Population screening for AF may reduce negative outcomes
Widespread screening for atrial fibrillation (AF) may reduce clinical outcomes, suggested findings of the STROKESTOP trial.
Individuals aged 75 or 76 years (mean age 76 years, 54.6 percent female) residing in Stockholm or Halland County, Sweden, were randomized 1:1 into a screening or control group (n=13,979 and 13,996, respectively). In the screening group, individuals without prior AF history had single-lead ECG recordings done twice/day for 14 days and underwent systematic follow-up if AF was detected. Patients with prior AF who were not on oral anticoagulant (OAC) therapy also underwent systematic follow-up. All participants were followed up for ≥5.6 years.
Mean CHA2DS2-VASc score at baseline was 3.5. About 15 percent of individuals in the screening and control groups, respectively, had diabetes, 7.5 and 7.8 percent, respectively, had a history of heart failure (HF), 11.1 and 10.8 percent had a history of ischaemic stroke, systemic embolism, or transient ischaemic attack (TIA), 35.5 and 35.6 percent had hypertension, 12.1 and 11.7 percent had vascular disease, and 9.4 and 9.6 percent were on OACs.

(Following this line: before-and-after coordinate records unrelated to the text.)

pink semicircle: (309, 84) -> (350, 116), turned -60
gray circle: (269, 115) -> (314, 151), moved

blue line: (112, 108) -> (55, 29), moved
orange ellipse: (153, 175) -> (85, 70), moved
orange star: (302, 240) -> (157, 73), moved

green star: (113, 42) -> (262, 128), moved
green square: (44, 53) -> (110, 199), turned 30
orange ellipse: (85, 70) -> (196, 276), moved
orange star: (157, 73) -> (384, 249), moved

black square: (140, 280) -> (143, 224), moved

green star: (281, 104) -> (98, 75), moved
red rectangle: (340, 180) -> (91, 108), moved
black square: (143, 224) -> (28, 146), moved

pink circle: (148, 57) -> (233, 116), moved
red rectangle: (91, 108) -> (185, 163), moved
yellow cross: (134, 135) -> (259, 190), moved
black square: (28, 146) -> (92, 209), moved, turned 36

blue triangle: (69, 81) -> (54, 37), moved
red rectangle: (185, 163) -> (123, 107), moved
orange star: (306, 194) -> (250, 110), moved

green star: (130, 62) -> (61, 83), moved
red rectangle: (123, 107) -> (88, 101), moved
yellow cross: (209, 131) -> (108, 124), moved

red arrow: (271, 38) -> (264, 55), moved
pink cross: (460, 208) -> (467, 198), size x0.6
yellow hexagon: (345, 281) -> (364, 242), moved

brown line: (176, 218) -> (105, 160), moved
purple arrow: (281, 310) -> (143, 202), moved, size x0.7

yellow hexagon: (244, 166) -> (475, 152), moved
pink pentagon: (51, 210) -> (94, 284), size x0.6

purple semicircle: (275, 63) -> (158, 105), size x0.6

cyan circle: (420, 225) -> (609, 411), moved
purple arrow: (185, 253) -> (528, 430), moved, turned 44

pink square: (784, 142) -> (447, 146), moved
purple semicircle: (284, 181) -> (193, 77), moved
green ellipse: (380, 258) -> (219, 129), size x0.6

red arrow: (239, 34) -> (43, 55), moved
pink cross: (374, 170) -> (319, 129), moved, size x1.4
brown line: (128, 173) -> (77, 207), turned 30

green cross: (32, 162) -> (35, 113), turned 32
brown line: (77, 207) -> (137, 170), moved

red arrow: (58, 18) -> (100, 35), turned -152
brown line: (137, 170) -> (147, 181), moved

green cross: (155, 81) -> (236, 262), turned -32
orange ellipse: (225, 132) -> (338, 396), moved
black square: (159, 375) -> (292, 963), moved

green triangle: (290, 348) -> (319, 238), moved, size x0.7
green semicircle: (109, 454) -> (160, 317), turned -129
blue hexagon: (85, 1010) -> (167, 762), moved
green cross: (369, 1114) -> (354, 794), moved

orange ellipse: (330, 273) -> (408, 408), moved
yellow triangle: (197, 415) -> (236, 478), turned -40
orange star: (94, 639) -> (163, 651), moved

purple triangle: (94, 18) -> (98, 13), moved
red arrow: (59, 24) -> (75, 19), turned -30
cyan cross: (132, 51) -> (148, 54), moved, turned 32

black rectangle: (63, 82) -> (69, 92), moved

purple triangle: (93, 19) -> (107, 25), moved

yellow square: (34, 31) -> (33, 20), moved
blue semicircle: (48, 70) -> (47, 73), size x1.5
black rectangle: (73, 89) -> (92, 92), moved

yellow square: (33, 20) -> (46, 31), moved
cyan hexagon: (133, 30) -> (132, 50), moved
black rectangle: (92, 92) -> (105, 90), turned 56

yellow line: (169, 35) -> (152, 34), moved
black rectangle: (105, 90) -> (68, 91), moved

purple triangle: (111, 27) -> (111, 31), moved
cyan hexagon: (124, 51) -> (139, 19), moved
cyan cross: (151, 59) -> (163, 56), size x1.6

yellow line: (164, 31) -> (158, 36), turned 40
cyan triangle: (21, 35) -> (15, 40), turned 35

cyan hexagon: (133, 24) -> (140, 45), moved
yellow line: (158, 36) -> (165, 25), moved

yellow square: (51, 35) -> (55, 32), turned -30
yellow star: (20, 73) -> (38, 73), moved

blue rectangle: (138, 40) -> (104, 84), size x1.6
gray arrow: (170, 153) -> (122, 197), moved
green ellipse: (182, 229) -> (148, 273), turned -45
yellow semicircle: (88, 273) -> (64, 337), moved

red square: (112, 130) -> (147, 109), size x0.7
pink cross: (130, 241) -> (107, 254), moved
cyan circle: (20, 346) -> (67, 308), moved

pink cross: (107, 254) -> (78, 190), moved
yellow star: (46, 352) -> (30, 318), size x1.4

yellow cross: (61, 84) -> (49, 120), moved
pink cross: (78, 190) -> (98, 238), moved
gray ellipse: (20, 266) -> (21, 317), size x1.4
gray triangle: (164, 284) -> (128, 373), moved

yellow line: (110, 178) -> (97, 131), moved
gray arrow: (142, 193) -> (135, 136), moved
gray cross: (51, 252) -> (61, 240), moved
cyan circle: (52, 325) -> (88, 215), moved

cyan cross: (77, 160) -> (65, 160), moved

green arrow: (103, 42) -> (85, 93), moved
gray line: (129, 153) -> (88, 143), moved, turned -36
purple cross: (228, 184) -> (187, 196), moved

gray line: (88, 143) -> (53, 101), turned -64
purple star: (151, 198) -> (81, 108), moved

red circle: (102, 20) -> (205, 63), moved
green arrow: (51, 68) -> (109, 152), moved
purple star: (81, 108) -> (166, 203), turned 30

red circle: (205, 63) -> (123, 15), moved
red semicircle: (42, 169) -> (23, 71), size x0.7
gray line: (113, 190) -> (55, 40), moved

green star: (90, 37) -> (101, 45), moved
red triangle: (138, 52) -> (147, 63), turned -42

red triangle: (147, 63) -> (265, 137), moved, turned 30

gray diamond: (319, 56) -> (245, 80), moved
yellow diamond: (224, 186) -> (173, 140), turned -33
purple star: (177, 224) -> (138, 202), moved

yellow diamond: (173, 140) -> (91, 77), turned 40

Among individuals randomized to the screening group, 51.3 percent (n=7,165) chose to undergo screening. Those who chose to undergo screening were younger compared with those who chose not to participate (mean age 75.8 vs 76.2 years), had a lower CHA2DS2-VASc score (mean 3.3 vs 3.7), were less likely to be on OACs (8.2 percent vs 10.5 percent), and had significantly fewer comorbidities (diabetes: 11.6 percent vs 18.9 percent; HF: 4.8 percent vs 10.3 percent; ischaemic stroke, systemic embolism, or TIA: 8.8 percent vs 13.5 percent; hypertension: 31.6 percent vs 39.6 percent; vascular disease: 9.1 percent vs 14.4 percent; p<0.001 for all). [EHRA 2021, Late Breaking Clinical Trials]
In this group, the diagnosis of AF increased following screening, from about 12.1 to 14.0 percent, while there was no significant change in diagnosis rates in the control group (about 12.8 percent).
The incidence of a composite of ischaemic stroke, systemic embolism, all-cause mortality, haemorrhagic stroke, or hospitalization for bleeding was significantly lower in the screening vs the control group (4,456 vs 4,616 events; hazard ratio [HR], 0.96; p=0.045).
“We needed to invite 91 individuals [for screening] in order to prevent one event,” presented study author Dr Emma Svennberg from the Karolinska Institute, Stockholm, Sweden, at EHRA 2021.
This reduction appeared to be driven by the significantly reduced risk of ischaemic stroke among those who chose to participate in screening compared with controls (HR, 0.76; p<0.001).
However, the participants who chose to undergo screening were generally healthier than the non-participants, reminded Svennberg.
“Population-based screening for AF provided a net clinical benefit in an elderly population,” she concluded. “Efforts should be made to increase participation in AF screening. Non-participants were at the highest risk of adverse events,” she added.
While the event rates were lower than anticipated, the survival curves began to separate after 4 years, suggesting relevant long-term effects, noted discussant Professor Renate Schnabel from the University Heart Center Hamburg, Germany.
Where to go from here?
“[AF] is often asymptomatic and first manifests with its complications,” remarked Schnabel.
The current ESC guidelines recommend opportunistic screening in individuals aged ≥65 years but the evidence for the benefit of systematic screening is weaker, she added.
“[T]he future guidelines have gained strong evidence to judge on systematic AF screening by prolonged intermittent handheld device,” said Schnabel. “How to implement AF screening, including systematic screening in healthcare systems across Europe and beyond, remains an open question,” she said.
“We will [also] need to see whether large-scale systematic screening approaches, such as in the STROKESTOP study, will be bypassed by increasingly common consumer-led screening through wearables and apps,” she continued.
Schnabel pointed out that these findings should encourage cost-effectiveness analyses of systematic screening programmes, which until now have “largely relied on assumptions.”